[Stored data entries]

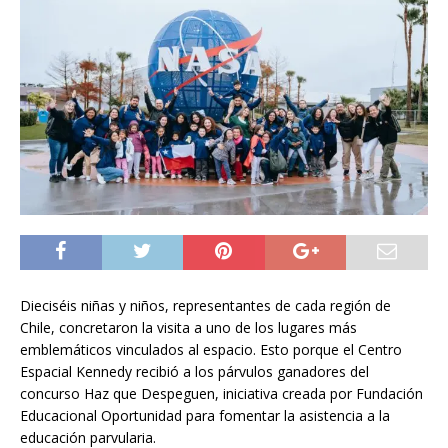
Dieciséis niñas y niños, representantes de cada región de
Chile, concretaron la visita a uno de los lugares más
emblemáticos vinculados al espacio. Esto porque el Centro
Espacial Kennedy recibió a los párvulos ganadores del
concurso Haz que Despeguen, iniciativa creada por Fundación
Educacional Oportunidad para fomentar la asistencia a la
educación parvularia.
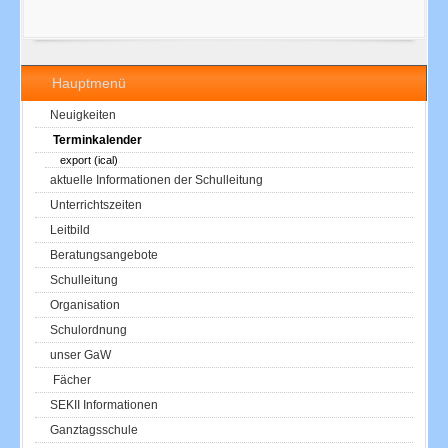
Hauptmenü
Neuigkeiten
Terminkalender
export (ical)
aktuelle Informationen der Schulleitung
Unterrichtszeiten
Leitbild
Beratungsangebote
Schulleitung
Organisation
Schulordnung
unser GaW
Fächer
SEKII Informationen
Ganztagsschule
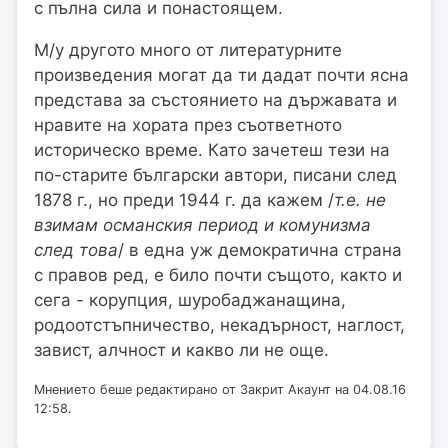
с пълна сила и понастоящем.
М/у другото много от литературните
произведения могат да ти дадат почти ясна
представа за състоянието на държавата и
нравите на хората през съответното
историческо време. Като зачетеш тези на
по-старите български автори, писани след
1878 г., но преди 1944 г. да кажем /
т.е. не
взимам османския период и комунизма
след това
/ в една уж демократична страна
с правов ред, е било почти същото, както и
сега - корупция, шуробаджанащина,
родоотстъпничество, некадърност, наглост,
завист, алчност и какво ли не още.
Мнението беше редактирано от Закрит Акаунт на 04.08.16
12:58.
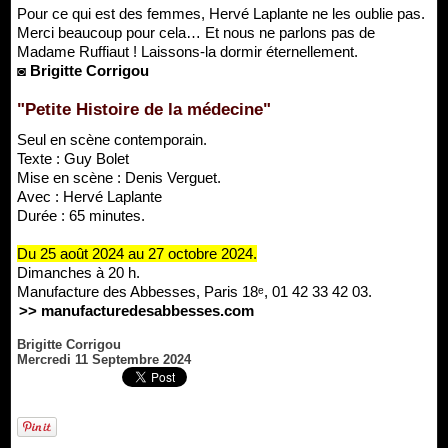
Pour ce qui est des femmes, Hervé Laplante ne les oublie pas.
Merci beaucoup pour cela… Et nous ne parlons pas de
Madame Ruffiaut ! Laissons-la dormir éternellement.
◙ Brigitte Corrigou
"Petite Histoire de la médecine"
Seul en scène contemporain.
Texte : Guy Bolet
Mise en scène : Denis Verguet.
Avec : Hervé Laplante
Durée : 65 minutes.
Du 25 août 2024 au 27 octobre 2024.
Dimanches à 20 h.
Manufacture des Abbesses, Paris 18ᵉ, 01 42 33 42 03.
>> manufacturedesabbesses.com
Brigitte Corrigou
Mercredi 11 Septembre 2024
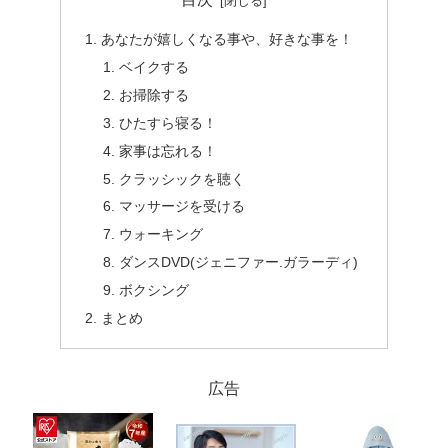
あなたが嬉しくなる事や、好きな事を！
ベイクする
お掃除する
ひたすら寝る！
家事は忘れる！
クラッシックを聴く
マッサージを受ける
ウォーキング
ダンスDVD(ジェニファー.ガラーディ)
ボクシング
まとめ
広告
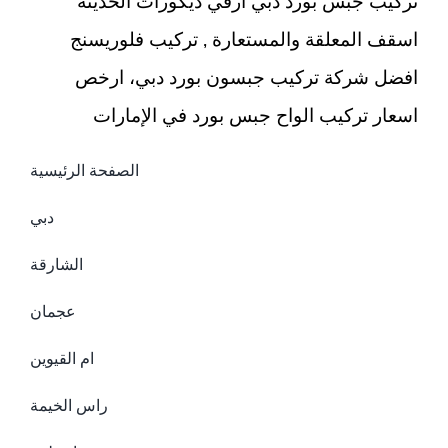
تركيب جبس بورد دبي ارقي ديكورات الحديثة
اسقف المعلقة والمستعارة , تركيب فلوريسنج
افضل شركة تركيب جبسون بورد دبي، ارخص
اسعار تركيب الواح جبس بورد في الإمارات
الصفحة الرئيسية
دبي
الشارقة
عجمان
ام القيوين
راس الخيمة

### [DESCRIPTION OF THE TASK]
Verbatim reproduction of every entry is needed, with the images left out.

### [REPLY]
Dieciséis niñas y niños, representantes de cada región de
Chile, concretaron la visita a uno de los lugares más
emblemáticos vinculados al espacio. Esto porque el Centro
Espacial Kennedy recibió a los párvulos ganadores del
concurso Haz que Despeguen, iniciativa creada por Fundación
Educacional Oportunidad para fomentar la asistencia a la
educación parvularia.
Hauptmenü
Neuigkeiten
Terminkalender
export (ical)
aktuelle Informationen der Schulleitung
Unterrichtszeiten
Leitbild
Beratungsangebote
Schulleitung
Organisation
Schulordnung
unser GaW
Fächer
SEKII Informationen
Ganztagsschule
с пълна сила и понастоящем.
М/у другото много от литературните
произведения могат да ти дадат почти ясна
представа за състоянието на държавата и
нравите на хората през съответното
историческо време. Като зачетеш тези на
по-старите български автори, писани след
1878 г., но преди 1944 г. да кажем /
т.е. не
взимам османския период и комунизма
след това
/ в една уж демократична страна
с правов ред, е било почти същото, както и
сега - корупция, шуробаджанащина,
родоотстъпничество, некадърност, наглост,
завист, алчност и какво ли не още.
Мнението беше редактирано от Закрит Акаунт на 04.08.16
12:58.
Pour ce qui est des femmes, Hervé Laplante ne les oublie pas.
Merci beaucoup pour cela… Et nous ne parlons pas de
Madame Ruffiaut ! Laissons-la dormir éternellement.
◙ Brigitte Corrigou
"Petite Histoire de la médecine"
Seul en scène contemporain.
Texte : Guy Bolet
Mise en scène : Denis Verguet.
Avec : Hervé Laplante
Durée : 65 minutes.
Du 25 août 2024 au 27 octobre 2024.
Dimanches à 20 h.
Manufacture des Abbesses, Paris 18ᵉ, 01 42 33 42 03.
>> manufacturedesabbesses.com
Brigitte Corrigou
Mercredi 11 Septembre 2024
あなたが嬉しくなる事や、好きな事を！
ベイクする
お掃除する
ひたすら寝る！
家事は忘れる！
クラッシックを聴く
マッサージを受ける
ウォーキング
ダンスDVD(ジェニファー.ガラーディ)
ボクシング
まとめ
広告
تركيب جبس بورد دبي ارقي ديكورات الحديثة
اسقف المعلقة والمستعارة , تركيب فلوريسنج
افضل شركة تركيب جبسون بورد دبي، ارخص
اسعار تركيب الواح جبس بورد في الإمارات
الصفحة الرئيسية
دبي
الشارقة
عجمان
ام القيوين
راس الخيمة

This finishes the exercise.